Data Generator
Overview
The Data Generator in my8data enables the creation of synthetic test data for training, demonstration, and testing purposes. Instead of having to use real measurement data, you can use the data generator to systematically generate datasets with specific statistical properties.

Applications
| Application | Description |
|---|---|
| Training and Education | Create exercise data with known properties to practice interpreting MFU, SPC, and process capability |
| Demonstration | Show customers or colleagues the capabilities of my8data with realistic but anonymized data |
| Module Testing | Verify the correct function of analysis modules with data whose expected results are known |
| Method Comparison | Compare different statistical methods using identical datasets |
| Sensitivity Analysis | Investigate how changes to parameters (e.g., variation, mean) affect process capability indices |
Info: The generated data is created using a random generator and is suitable for statistical analysis. It does not represent real measurement values and should not be used for productive quality decisions.
Quick Start
Generate a test dataset in just a few steps:
- Open the Data Generator from the main menu
- Select the desired distribution type (e.g., normal distribution)
- Set the parameters (mean, standard deviation, sample size)
- Click Generate
- Import the generated data directly into an analysis module or export it
Tip: To test the impact of various scenarios, generate multiple datasets with different parameters. For example, you can simulate a capable process (Cpk >= 1.67) and an incapable process (Cpk < 1.00) and compare the results.

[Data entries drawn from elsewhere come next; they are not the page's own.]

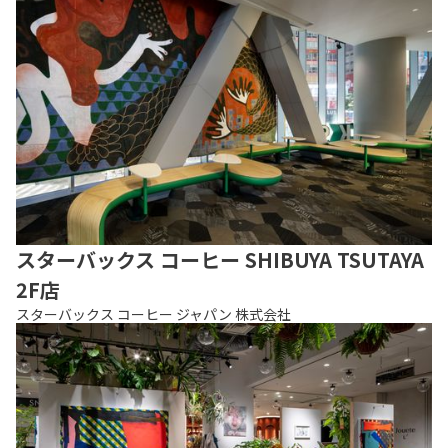
スターバックス コーヒー SHIBUYA TSUTAYA
2F店
スターバックス コーヒー ジャパン 株式会社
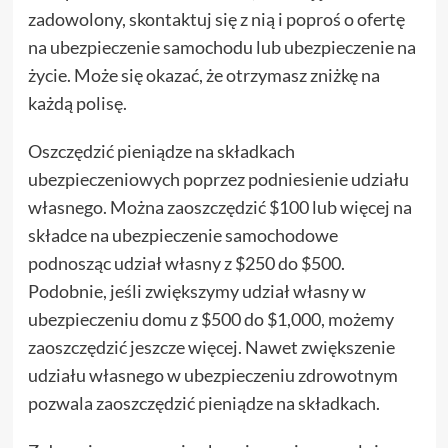
zadowolony, skontaktuj się z nią i poproś o ofertę
na ubezpieczenie samochodu lub ubezpieczenie na
życie. Może się okazać, że otrzymasz zniżkę na
każdą polisę.
Oszczędzić pieniądze na składkach
ubezpieczeniowych poprzez podniesienie udziału
własnego. Można zaoszczędzić $100 lub więcej na
składce na ubezpieczenie samochodowe
podnosząc udział własny z $250 do $500.
Podobnie, jeśli zwiększymy udział własny w
ubezpieczeniu domu z $500 do $1,000, możemy
zaoszczędzić jeszcze więcej. Nawet zwiększenie
udziału własnego w ubezpieczeniu zdrowotnym
pozwala zaoszczędzić pieniądze na składkach.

Parameters and Configuration
Distribution Types
The data generator supports various distribution types to simulate different process situations:
| Distribution Type | Description | Typical Application |
|---|---|---|
| Normal Distribution | Symmetric bell curve; most common in practice | Standard case for most manufacturing processes |
| Uniform Distribution | All values in range equally probable | Simulation of a process without clear central tendency |
| Log-Normal Distribution | Right-skewed; only positive values | Roughness, particle sizes, failure times |
| Weibull Distribution | Flexible shape; can be skewed or symmetric | Lifetime analysis, reliability |

Configurable Parameters
Normal Distribution
| Parameter | Description | Example Value | Effect |
|---|---|---|---|
| Mean (μ) | Center of the distribution | 10.00 | Shifts the entire distribution left or right |
| Standard Deviation (σ) | Width of the distribution | 0.02 | Larger values create wider spread |
| Sample Size (n) | Number of values to be generated | 100 | More values increase statistical significance |
Uniform Distribution
| Parameter | Description | Example Value |
|---|---|---|
| Minimum | Lower limit of the value range | 9.90 |
| Maximum | Upper limit of the value range | 10.10 |
| Sample Size (n) | Number of values to be generated | 100 |
Log-Normal Distribution
| Parameter | Description | Example Value |
|---|---|---|
| μ (log) | Mean of the logarithmized characteristic | 2.30 |
| σ (log) | Standard deviation of the logarithmized characteristic | 0.10 |
| Sample Size (n) | Number of values to be generated | 100 |
Weibull Distribution
| Parameter | Description | Example Value |
|---|---|---|
| Shape Parameter (k) | Determines the shape of the distribution | 3.5 |
| Scale Parameter (λ) | Characteristic lifetime / scaling | 10.00 |
| Sample Size (n) | Number of values to be generated | 100 |
Info: For the Weibull distribution, a shape parameter k < 1 produces a decreasing distribution (early failures), k = 1 corresponds to an exponential distribution (random failures), and k > 3 yields an approximately bell-shaped distribution (wear-out failures).
Advanced Options
In addition to the basic parameters, you can make the following advanced settings:
| Option | Description | Default Value |
|---|---|---|
| Seed | Starting value for the random generator; enables reproducible results | Random |
| Decimal Places | Number of decimal places | 3 |
| Add Outliers | Deliberately add outliers to the dataset | Disabled |
| Number of Outliers | How many outliers to insert | 0 |
| Outlier Range | Range in which the outliers should lie | ±4σ to ±6σ |
Tip: Use the Seed function when you need reproducible results. With the same seed and identical parameters, you will always get the same dataset. This is particularly useful for training where all participants should work with the same data.
Practical Examples
Example 1: Simulate a Capable Process
Goal: Generate a dataset with Cpk >= 1.67
| Parameter | Value | Rationale |
|---|---|---|
| Distribution | Normal Distribution | Standard case |
| Mean | 10.000 | Centered on target value |
| Standard Deviation | 0.010 | Low variation |
| Sample Size | 100 | Sufficient for Ppk calculation |
| USL | 10.050 | Tolerance width = 0.100 mm |
| LSL | 9.950 |
Expected Result: Cp ≈ Cpk ≈ 1.67 (Tolerance width 0.100 / 6 * 0.010 = 1.67)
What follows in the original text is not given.